La Terapia Cognitivo-Comportamentale (CBT)
Aaron Beck e Albert Ellis, due psicoterapeuti di formazione psicoanalitica, proposero negli anni ’60, in modo indipendente tra loro, un differente metodo clinico, basato sull’esistenza di una complessa relazione tra pensieri, comportamenti ed emozioni, specificando come i problemi emotivi siano il risultato di credenze disfunzionali che permangono nel tempo e si autoalimentano, nonostante la sofferenza sperimentata dall’individuo.
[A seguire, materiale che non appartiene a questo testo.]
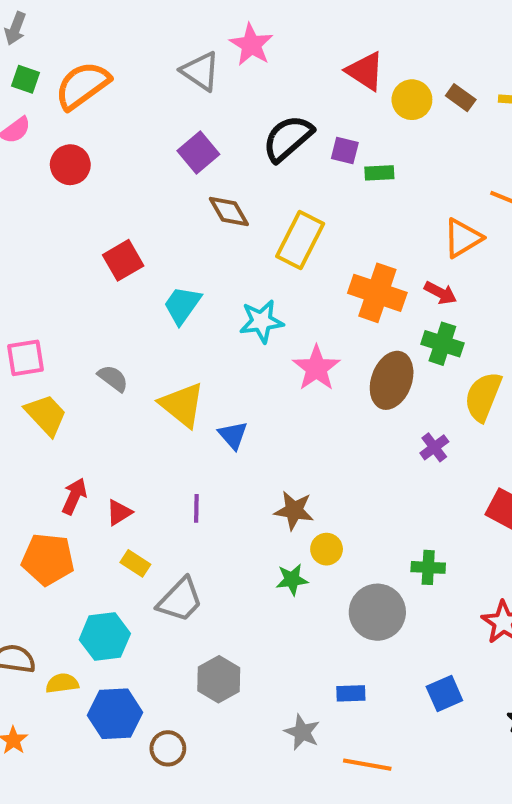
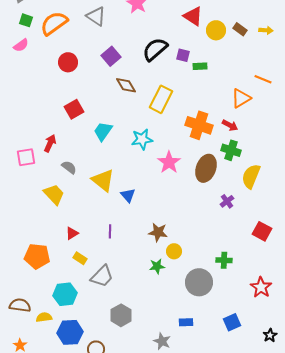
gray triangle: (200, 71) -> (96, 16), moved
red circle: (70, 165) -> (68, 62), moved
yellow trapezoid: (46, 415) -> (54, 194), moved
red arrow: (74, 496) -> (50, 143), moved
Partendo da questo principio, i problemi psicologici, emotivi e di comportamento sarebbero influenzati dalle rappresentazioni cognitive dell’individuo, piuttosto che da eventi specifici e, pertanto, i disturbi emotivi possono essere interpretati attraverso l’analisi della relazione tra pensieri, emozioni e comportamenti.
Su queste assunzioni si fonda la terapia cognitivo comportamentale (Cognitive-Behaviour Therapy, CBT).
La CBT ha come obiettivo, quindi, quello di supportare i pazienti nell’individuazione dei propri pensieri ricorrenti e disfunzionali con cui interpretano la realtà e sostituirli con credenze e rappresentazioni più adattive e funzionali.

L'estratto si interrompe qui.